• _Data_

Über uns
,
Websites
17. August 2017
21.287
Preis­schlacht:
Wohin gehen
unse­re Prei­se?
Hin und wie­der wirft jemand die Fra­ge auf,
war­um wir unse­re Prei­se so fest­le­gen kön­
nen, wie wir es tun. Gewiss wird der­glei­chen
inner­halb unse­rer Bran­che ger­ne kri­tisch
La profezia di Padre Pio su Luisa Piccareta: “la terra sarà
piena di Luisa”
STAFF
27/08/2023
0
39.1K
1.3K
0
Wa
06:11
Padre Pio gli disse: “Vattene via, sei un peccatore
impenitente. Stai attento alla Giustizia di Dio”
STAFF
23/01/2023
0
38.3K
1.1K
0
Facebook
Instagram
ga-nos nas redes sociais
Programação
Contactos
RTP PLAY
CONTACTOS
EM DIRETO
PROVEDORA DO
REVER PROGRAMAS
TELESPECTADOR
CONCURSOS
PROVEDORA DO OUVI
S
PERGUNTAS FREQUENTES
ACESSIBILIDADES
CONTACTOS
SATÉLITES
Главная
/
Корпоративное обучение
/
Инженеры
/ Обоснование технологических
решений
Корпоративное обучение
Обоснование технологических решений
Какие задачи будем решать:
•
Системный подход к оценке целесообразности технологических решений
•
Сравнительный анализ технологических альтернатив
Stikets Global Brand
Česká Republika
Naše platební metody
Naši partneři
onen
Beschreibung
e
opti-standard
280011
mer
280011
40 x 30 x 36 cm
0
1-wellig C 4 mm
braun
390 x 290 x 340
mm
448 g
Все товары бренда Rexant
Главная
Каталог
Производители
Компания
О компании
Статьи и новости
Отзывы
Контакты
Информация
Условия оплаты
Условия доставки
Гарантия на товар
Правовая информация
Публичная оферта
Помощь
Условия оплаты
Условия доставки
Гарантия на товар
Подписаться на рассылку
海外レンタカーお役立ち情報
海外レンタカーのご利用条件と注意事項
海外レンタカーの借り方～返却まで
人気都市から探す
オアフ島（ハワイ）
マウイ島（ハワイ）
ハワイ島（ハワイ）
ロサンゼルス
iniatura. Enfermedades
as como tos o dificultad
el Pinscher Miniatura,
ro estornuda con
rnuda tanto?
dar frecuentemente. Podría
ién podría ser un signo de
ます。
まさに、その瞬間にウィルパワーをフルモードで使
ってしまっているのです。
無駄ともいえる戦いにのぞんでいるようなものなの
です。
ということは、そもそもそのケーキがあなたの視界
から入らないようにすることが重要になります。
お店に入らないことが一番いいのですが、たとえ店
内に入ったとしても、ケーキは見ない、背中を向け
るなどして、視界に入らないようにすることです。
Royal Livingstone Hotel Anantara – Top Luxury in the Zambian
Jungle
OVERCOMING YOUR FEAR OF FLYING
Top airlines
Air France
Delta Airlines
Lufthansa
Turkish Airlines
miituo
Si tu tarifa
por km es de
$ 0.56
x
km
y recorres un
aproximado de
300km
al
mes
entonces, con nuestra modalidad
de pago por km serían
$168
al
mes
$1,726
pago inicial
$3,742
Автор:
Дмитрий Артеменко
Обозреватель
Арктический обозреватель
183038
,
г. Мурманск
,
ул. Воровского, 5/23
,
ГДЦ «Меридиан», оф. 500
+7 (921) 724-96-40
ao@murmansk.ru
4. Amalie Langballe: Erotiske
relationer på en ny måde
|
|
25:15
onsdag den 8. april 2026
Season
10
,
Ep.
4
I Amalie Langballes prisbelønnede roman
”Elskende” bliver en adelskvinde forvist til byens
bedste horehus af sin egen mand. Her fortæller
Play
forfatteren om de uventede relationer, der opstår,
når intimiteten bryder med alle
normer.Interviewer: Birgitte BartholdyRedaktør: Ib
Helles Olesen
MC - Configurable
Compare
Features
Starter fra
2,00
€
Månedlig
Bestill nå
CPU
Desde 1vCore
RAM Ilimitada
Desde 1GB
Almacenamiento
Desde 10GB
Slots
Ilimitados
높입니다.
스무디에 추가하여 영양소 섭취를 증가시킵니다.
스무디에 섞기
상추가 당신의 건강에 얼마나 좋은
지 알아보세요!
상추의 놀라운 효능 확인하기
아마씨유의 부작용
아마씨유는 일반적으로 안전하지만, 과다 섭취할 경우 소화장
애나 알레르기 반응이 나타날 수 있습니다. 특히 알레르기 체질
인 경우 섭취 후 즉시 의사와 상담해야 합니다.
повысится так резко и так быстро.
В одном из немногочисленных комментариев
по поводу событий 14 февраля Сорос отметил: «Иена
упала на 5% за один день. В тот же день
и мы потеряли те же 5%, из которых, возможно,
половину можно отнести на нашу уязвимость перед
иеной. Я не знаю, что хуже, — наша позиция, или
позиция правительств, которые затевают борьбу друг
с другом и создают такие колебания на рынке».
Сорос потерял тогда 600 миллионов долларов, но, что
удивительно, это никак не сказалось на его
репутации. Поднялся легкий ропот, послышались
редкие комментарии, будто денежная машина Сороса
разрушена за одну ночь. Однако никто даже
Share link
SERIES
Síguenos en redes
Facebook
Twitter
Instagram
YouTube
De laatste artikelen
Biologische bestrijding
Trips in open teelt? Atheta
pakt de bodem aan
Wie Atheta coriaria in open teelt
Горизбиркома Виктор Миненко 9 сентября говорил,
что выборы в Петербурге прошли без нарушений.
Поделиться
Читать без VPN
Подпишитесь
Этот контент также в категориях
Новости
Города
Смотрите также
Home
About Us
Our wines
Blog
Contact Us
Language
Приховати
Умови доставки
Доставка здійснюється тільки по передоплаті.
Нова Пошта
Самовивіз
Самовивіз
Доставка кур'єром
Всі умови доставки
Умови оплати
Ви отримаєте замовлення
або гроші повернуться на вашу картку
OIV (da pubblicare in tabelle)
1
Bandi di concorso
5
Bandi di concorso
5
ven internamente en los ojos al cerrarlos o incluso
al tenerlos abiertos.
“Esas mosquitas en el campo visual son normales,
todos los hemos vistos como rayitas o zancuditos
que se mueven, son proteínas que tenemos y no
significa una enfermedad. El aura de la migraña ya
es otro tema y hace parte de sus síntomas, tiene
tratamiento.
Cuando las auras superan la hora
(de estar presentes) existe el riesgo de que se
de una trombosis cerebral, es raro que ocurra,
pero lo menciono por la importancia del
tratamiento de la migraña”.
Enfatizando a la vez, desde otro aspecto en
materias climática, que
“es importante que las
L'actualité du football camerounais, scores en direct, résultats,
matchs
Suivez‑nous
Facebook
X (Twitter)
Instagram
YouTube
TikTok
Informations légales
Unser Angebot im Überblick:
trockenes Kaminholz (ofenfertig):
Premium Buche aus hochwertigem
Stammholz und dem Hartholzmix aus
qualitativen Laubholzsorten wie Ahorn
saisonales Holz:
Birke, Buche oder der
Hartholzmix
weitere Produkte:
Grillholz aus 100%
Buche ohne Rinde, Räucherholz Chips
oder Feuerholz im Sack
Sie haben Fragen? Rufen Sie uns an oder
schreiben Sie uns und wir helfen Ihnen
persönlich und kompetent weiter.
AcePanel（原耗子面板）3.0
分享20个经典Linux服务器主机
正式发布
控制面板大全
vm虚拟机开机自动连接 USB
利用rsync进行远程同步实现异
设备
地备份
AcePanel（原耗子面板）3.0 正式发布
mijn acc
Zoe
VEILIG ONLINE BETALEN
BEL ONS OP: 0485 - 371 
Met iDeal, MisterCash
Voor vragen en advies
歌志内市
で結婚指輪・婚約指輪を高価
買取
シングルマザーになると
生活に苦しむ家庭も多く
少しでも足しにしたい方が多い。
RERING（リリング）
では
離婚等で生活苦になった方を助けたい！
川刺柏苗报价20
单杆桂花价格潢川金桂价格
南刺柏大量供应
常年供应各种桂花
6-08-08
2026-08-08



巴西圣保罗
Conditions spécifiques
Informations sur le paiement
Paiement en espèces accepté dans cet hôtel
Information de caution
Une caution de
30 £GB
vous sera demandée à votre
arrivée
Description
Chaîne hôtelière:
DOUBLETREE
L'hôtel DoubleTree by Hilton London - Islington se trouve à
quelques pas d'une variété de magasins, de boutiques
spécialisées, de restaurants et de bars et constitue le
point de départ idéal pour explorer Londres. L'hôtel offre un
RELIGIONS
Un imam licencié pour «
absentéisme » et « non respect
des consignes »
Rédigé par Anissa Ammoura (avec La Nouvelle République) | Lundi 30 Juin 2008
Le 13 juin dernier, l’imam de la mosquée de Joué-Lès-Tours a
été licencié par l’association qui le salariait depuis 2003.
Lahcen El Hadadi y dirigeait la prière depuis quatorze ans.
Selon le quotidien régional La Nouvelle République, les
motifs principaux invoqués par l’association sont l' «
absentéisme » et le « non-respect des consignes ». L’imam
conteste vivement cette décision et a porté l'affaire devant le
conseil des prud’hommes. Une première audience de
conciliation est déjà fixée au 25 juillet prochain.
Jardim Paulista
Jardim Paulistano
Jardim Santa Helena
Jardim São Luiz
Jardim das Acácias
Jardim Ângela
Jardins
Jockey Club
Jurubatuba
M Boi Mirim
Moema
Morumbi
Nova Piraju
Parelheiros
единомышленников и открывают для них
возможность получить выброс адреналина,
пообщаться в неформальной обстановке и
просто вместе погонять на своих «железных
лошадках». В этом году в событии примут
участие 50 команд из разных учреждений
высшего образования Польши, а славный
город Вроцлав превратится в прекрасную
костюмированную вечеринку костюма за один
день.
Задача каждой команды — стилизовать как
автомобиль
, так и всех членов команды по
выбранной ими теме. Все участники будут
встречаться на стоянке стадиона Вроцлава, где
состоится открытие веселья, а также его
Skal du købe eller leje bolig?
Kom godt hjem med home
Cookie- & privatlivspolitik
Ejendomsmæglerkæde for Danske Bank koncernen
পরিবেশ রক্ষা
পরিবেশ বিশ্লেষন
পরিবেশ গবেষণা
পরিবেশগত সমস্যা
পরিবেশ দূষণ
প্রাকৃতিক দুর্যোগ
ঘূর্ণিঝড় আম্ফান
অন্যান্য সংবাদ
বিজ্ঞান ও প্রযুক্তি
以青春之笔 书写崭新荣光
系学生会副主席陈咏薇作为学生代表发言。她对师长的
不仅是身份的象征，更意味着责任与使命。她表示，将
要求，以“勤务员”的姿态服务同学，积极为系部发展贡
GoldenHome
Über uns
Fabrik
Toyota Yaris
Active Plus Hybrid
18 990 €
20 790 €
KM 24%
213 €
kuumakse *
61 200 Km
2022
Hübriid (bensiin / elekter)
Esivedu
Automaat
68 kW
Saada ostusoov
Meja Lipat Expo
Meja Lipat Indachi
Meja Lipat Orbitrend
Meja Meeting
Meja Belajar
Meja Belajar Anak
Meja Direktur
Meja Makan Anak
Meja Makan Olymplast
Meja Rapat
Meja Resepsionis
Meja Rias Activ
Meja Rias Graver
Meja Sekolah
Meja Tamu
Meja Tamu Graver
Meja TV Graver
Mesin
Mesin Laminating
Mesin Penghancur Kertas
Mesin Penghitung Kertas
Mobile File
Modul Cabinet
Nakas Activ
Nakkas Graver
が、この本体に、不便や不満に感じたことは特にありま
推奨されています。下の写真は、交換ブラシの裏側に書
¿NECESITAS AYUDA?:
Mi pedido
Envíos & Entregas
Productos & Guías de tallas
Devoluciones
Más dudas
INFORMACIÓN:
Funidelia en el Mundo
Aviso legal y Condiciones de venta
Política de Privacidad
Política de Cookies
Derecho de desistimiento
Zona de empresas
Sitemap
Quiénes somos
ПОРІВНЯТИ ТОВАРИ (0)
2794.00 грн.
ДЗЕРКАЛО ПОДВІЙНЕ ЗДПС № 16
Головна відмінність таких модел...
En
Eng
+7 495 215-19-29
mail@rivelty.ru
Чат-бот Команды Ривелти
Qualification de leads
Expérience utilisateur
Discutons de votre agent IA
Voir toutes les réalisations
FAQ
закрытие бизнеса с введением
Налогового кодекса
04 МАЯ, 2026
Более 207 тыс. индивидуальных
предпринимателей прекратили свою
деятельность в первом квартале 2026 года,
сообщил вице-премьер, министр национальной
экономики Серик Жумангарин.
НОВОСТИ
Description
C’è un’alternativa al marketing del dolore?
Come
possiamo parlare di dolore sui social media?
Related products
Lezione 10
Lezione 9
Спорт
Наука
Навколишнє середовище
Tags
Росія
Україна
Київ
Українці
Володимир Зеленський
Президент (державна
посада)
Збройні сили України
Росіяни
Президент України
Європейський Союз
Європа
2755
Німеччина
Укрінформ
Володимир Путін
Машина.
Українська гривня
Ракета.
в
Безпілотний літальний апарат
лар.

• _Work request_
Each line of the entries above that includes the string "relationer" should be copied out.

• _Answer to this problem_
relationer på en ny måde
forfatteren om de uventede relationer, der opstår,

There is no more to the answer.